Realtor.com's
Weekly Housing Trends report suggests everything is in place for a COVID-19 housing recovery. Following weeks of dips in new listings and nearly flat yearly price gains, there looks to be a clear turnaround in both categories.
"Weekly data shows we have taken the first step in the process of returning to healthy housing conditions: getting buyers and sellers off the sidelines," said Javier Vivas, director of economic research for Realtor.com. "The improvement in new listings this week is a sign the market is on its way to recovery, but the deficit in total inventory will be a drag on sales. Many buyers are ready and itching to get back on the market, so the faster we see sellers return, the faster home sales will recover."
Median listing prices are approaching pre-pandemic levels and new listings are down just 20% compared to 29% in the week ending on May 9 and even greater 30% and 40% marks in weeks prior.
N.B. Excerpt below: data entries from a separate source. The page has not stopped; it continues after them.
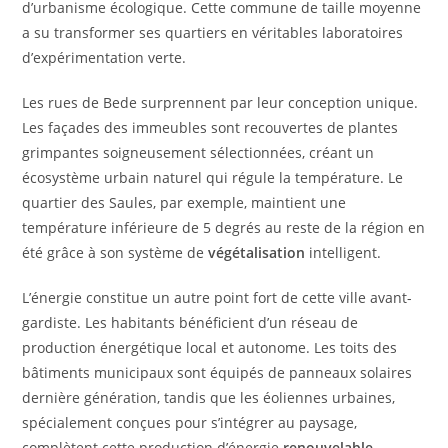
d’urbanisme écologique. Cette commune de taille moyenne
a su transformer ses quartiers en véritables laboratoires
d’expérimentation verte.
Les rues de Bede surprennent par leur conception unique.
Les façades des immeubles sont recouvertes de plantes
grimpantes soigneusement sélectionnées, créant un
écosystème urbain naturel qui régule la température. Le
quartier des Saules, par exemple, maintient une
température inférieure de 5 degrés au reste de la région en
été grâce à son système de
végétalisation
intelligent.
L’énergie constitue un autre point fort de cette ville avant-
gardiste. Les habitants bénéficient d’un réseau de
production énergétique local et autonome. Les toits des
bâtiments municipaux sont équipés de panneaux solaires
dernière génération, tandis que les éoliennes urbaines,
spécialement conçues pour s’intégrer au paysage,
complètent cette production d’énergie
renouvelable
.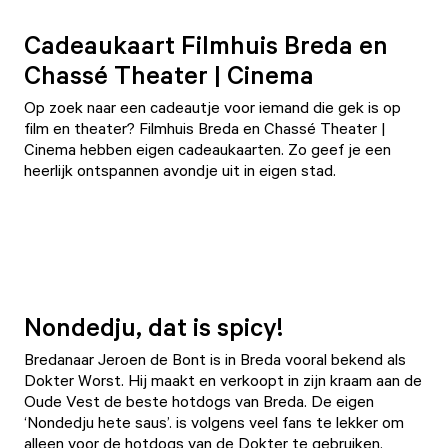
Cadeaukaart Filmhuis Breda en
Chassé Theater | Cinema
Op zoek naar een cadeautje voor iemand die gek is op
film en theater?
Filmhuis Breda
en
Chassé Theater |
Cinema
hebben eigen cadeaukaarten. Zo geef je een
heerlijk ontspannen avondje uit in eigen stad.
Nondedju, dat is spicy!
Bredanaar Jeroen de Bont is in Breda vooral bekend als
Dokter Worst. Hij maakt en verkoopt in zijn kraam aan de
Oude Vest de beste hotdogs van Breda. De eigen
‘Nondedju hete saus’. is volgens veel fans te lekker om
alleen voor de hotdogs van de Dokter te gebruiken.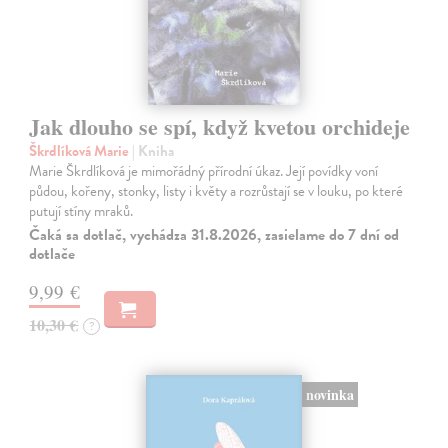
Jak dlouho se spí, když kvetou orchideje
Škrdlíková Marie
| Kniha
Marie Škrdlíková je mimořádný přírodní úkaz. Její povídky voní
půdou, kořeny, stonky, listy i květy a rozrůstají se v louku, po které
putují stíny mraků.
Čaká sa dotlač, vychádza 31.8.2026, zasielame do 7 dní od
dotlače
9,99 €
10,30 €
?
novinka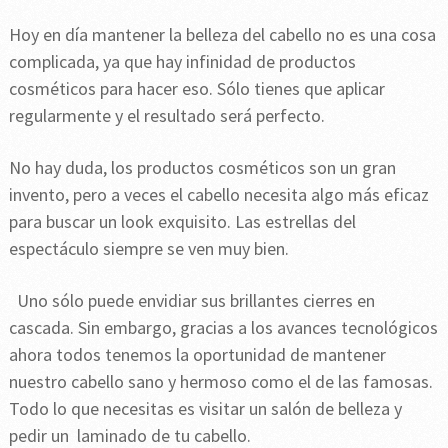
Hoy en día mantener la belleza del cabello no es una cosa
complicada, ya que hay infinidad de productos
cosméticos para hacer eso. Sólo tienes que aplicar
regularmente y el resultado será perfecto.
No hay duda, los productos cosméticos son un gran
invento, pero a veces el cabello necesita algo más eficaz
para buscar un look exquisito. Las estrellas del
espectáculo siempre se ven muy bien.
Uno sólo puede envidiar sus brillantes cierres en
cascada. Sin embargo, gracias a los avances tecnológicos
ahora todos tenemos la oportunidad de mantener
nuestro cabello sano y hermoso como el de las famosas.
Todo lo que necesitas es visitar un salón de belleza y
pedir un laminado de tu cabello.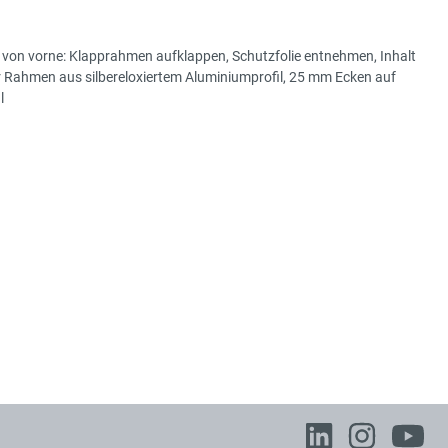
ts von vorne: Klapprahmen aufklappen, Schutzfolie entnehmen, Inhalt
cher Rahmen aus silbereloxiertem Aluminiumprofil, 25 mm Ecken auf
l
Inventory struggles are still looming with total inventory being down 22%. Meanwhile, the data also shows that time on market is 16 days slower than this time last year.
"Three quarters (75 of 100) of large metros continued to see smaller declines this week, including the largest three markets in the country: New York, Los Angeles and Chicago," according to the report.
"This week's data shows price gains are reaccelerating as the mix of homes for-sale appears to be reverting back toward pricier properties. While current price gains remain below pre COVID-19 levels, we expect them to regain momentum in the weeks to come as sellers regain confidence and buyers resume activity."